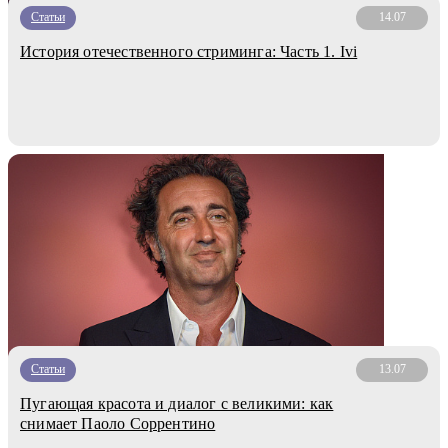
Статьи
14.07
История отечественного стриминга: Часть 1. Ivi
Статьи
13.07
Пугающая красота и диалог с великими: как
снимает Паоло Соррентино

## What is expected
Output the entries verbatim, skipping images.

## Reply to the exercise
Статьи
14.07
История отечественного стриминга: Часть 1. Ivi
Статьи
13.07
Пугающая красота и диалог с великими: как
снимает Паоло Соррентино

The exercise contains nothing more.